Puis elle me sourit et dit :

— Savez-vous, je commence à vous soupçonner de vouloir entretenir un chagrin factice, comme ces ridicules personnages, dans plusieurs de ces vieux romans bizarres que j’ai parcourus quelquefois.

J’avais vraiment commencé à le soupçonner presque moi-même, mais je me refusais à le reconnaître ; je ne soupirai plus et je me mis à raconter à ma délicieuse compagne tout ce que je savais d’histoire sur le fleuve et le pays qu’il traverse ; et le temps se passa assez agréablement, et, à nous deux (elle ramait mieux que moi et semblait tout à fait infatigable), nous tînmes pied à Dick fort bien, si chaude que fût l’après-midi, et fîmes beaucoup de chemin à grande allure.

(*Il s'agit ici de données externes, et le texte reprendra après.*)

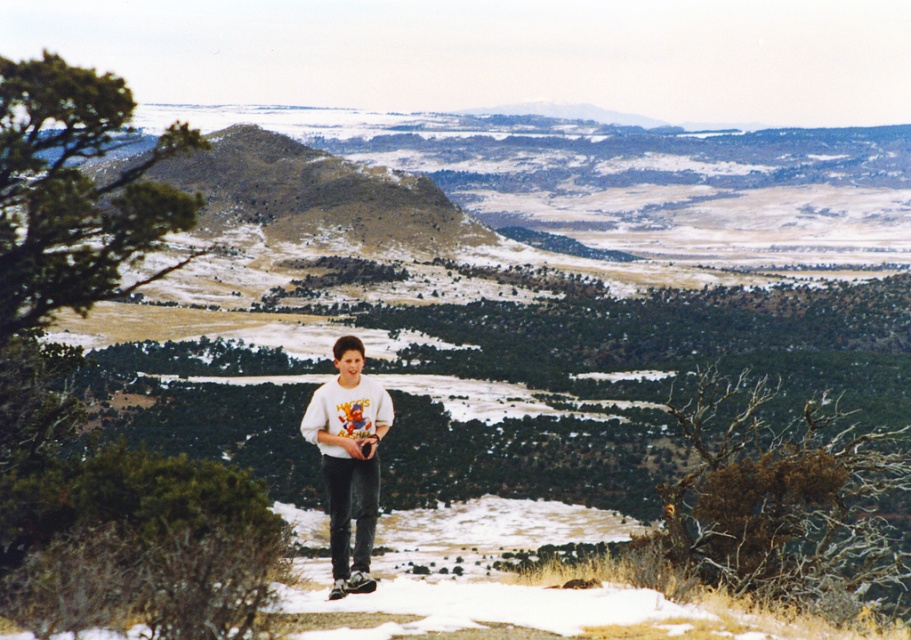 Question: Is white cotton shirt at center to the left of white cotton t-shirt at center from the viewer's perspective?

Choices:
 (A) no
 (B) yes

Answer: (B)

Question: Is white cotton shirt at center positioned before white cotton t-shirt at center?

Choices:
 (A) yes
 (B) no

Answer: (A)

Question: Where is white cotton shirt at center located in relation to white cotton t-shirt at center in the image?

Choices:
 (A) right
 (B) left

Answer: (B)

Question: Which of the following is the closest to the observer?

Choices:
 (A) (326, 419)
 (B) (330, 481)

Answer: (B)

Question: Which object appears closest to the camera in this image?

Choices:
 (A) white cotton t-shirt at center
 (B) white cotton shirt at center

Answer: (B) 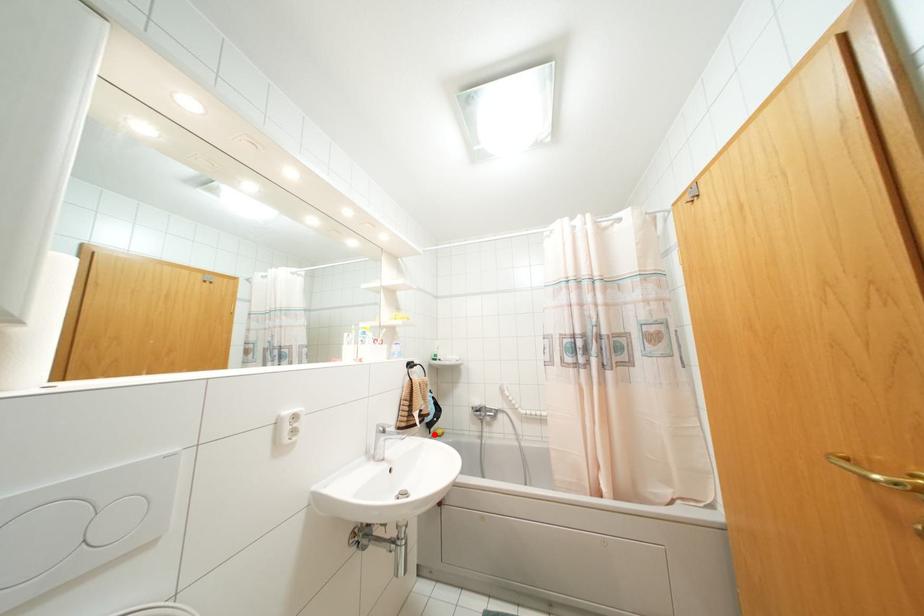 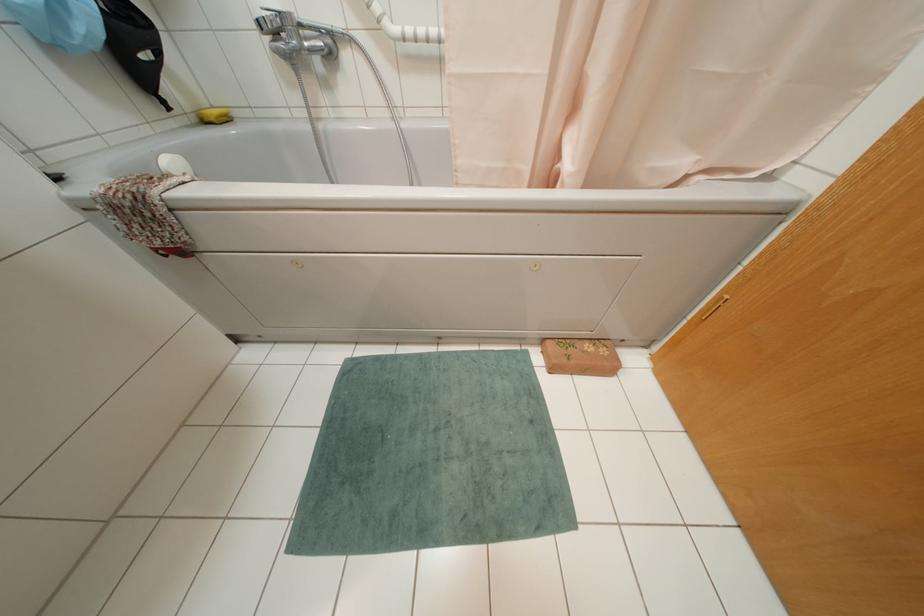 Question: A red point is marked in image1. In image2, is the corresponding 3D point closer to the camera or farther? Reply with the corresponding letter.

Choices:
 (A) The corresponding 3D point is closer.
 (B) The corresponding 3D point is farther.

Answer: (A) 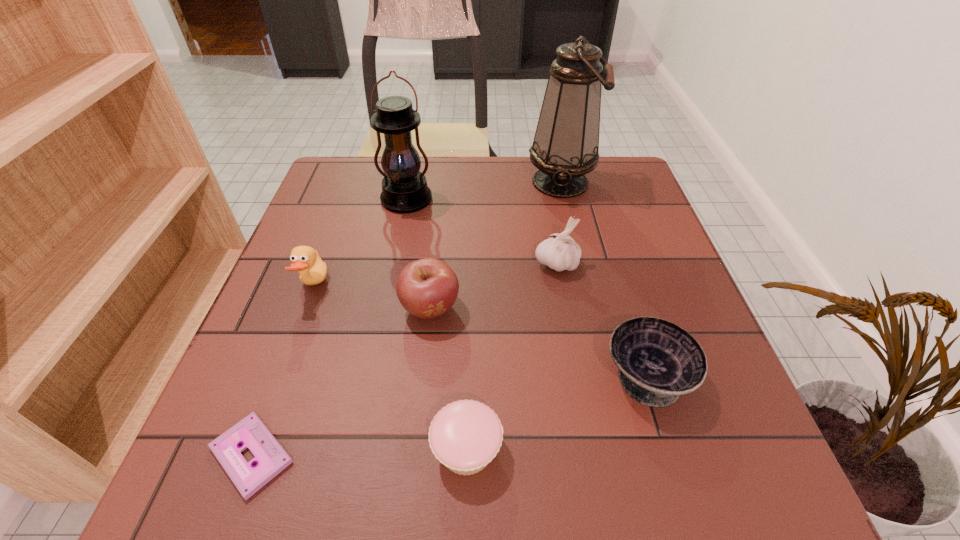 Locate an element on the screen. free space located on the front of the garlic is located at coordinates click(581, 402).

At what (x,y) coordinates should I click in order to perform the action: click on vacant space situated 0.110m on the beak of the duck. Please return your answer as a coordinate pair (x, y). The height and width of the screenshot is (540, 960). Looking at the image, I should click on (379, 286).

I want to click on vacant space located 0.210m on the side of the apple with the unique marking, so click(417, 436).

Image resolution: width=960 pixels, height=540 pixels. In order to click on free region located on the left of the bowl in this screenshot , I will do `click(534, 376)`.

This screenshot has width=960, height=540. I want to click on vacant space situated on the back of the cupcake, so click(468, 369).

At what (x,y) coordinates should I click in order to perform the action: click on free space located on the back of the videotape. Please return your answer as a coordinate pair (x, y). The height and width of the screenshot is (540, 960). Looking at the image, I should click on (300, 324).

Find the location of a particular element. This screenshot has height=540, width=960. oil lamp at the far edge is located at coordinates (566, 143).

Identify the location of lantern present at the far edge. (404, 188).

Identify the location of cupcake positioned at the near edge. The width and height of the screenshot is (960, 540). (465, 435).

What are the coordinates of `videotape that is positioned at the near edge` in the screenshot? It's located at (270, 458).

Enfin, nous passâmes sous un autre pont ancien, et entre des prairies bordées d’abord d’immenses ormes mêlés de châtaigniers plus jeunes et très élégants ; puis les prairies s’élargirent tellement que les arbres semblaient maintenant n’être plus que sur les collines, ou autour des maisons, excepté les saules sur les berges mêmes, en sorte que le large espace d’herbe était ici ininterrompu. Dick s’animait maintenant beaucoup et souvent se levait dans sa barque pour nous crier que celui-ci était tel ou tel champ, et ainsi de suite ; et son enthousiasme nous enflamma pour les foins et la fenaison, et nous tirions l’aviron de notre mieux.

Enfin, comme nous étions dans un bras de la rivière, bordé, du côté du chemin de halage, par un talus montant, précédé d’un berceau touffu de roseaux murmurants, et de l’autre côté par un talus plus élevé, couvert de saules qui plongeaient dans la rivière, ou couronné de vieux ormes, nous vîmes des personnes resplendissantes approcher sur la berge comme pour regarder quelque chose ; c’était bien en effet ce qu’ils faisaient, et nous étions — c’est-à-dire Dick et ceux qui l’accompagnaient — l’objet de leur attente. Dick laissa reposer ses avirons, et nous suivîmes son exemple. Il salua les gens de la rive d’un cri joyeux, et l’écho de nombreuses voix, profondes et doucement aiguës, lui répondit ; car il y avait plus d’une douzaine de personnes, hommes, femmes et enfants. Une grande belle femme aux cheveux noirs ondulés et aux yeux gris profonds, s’avança sur le bord, et agita gracieusement la main vers nous, et dit :

— Dick, mon ami, vous nous avez presque fait attendre ! Qu’avez-vous fait de votre ponctualité, et quelle est votre excuse ? Pourquoi n’êtes-vous pas venu nous surprendre en arrivant hier ?

— Oh, dit Dick avec un rapide mouvement de tête presque imperceptible vers notre barque, nous ne voulions pas remonter le fleuve trop vite ; il y a tant à voir pour ceux qui ne sont pas encore venus jusqu’ici.

— C’est vrai, c’est vrai, dit la majestueuse dame, car majestueuse est le mot qui lui convenait ; et nous désirons qu’ils connaissent le chemin parfaitement, car il faudra qu’ils le prennent souvent maintenant. Abordez tout de suite, Dick, et vous, chers voisins ; il y a une ouverture dans les roseaux, et un bon endroit pour débarquer, tout de suite après le tournant. Nous pouvons emporter vos affaires, ou les envoyer chercher par quelques-uns des garçons.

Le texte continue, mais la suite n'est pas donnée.